[PROMPT]:
Going line by line through the records below, count those containing the word "LegalUp", then give only the count.

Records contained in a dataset
▽

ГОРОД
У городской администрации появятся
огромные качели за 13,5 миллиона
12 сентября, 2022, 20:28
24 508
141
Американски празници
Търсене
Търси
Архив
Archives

△
▽

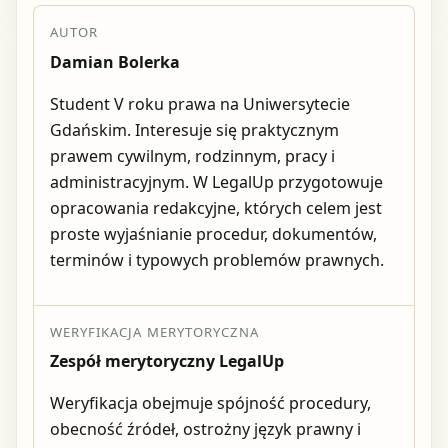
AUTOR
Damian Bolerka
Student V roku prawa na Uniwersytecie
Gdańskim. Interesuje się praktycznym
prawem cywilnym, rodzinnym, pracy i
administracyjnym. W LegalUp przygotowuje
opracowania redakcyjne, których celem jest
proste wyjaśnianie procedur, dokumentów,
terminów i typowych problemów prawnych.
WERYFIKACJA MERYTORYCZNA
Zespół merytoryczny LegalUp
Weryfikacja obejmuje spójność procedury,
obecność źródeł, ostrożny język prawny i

△

[FINISHED EXERCISE]:
2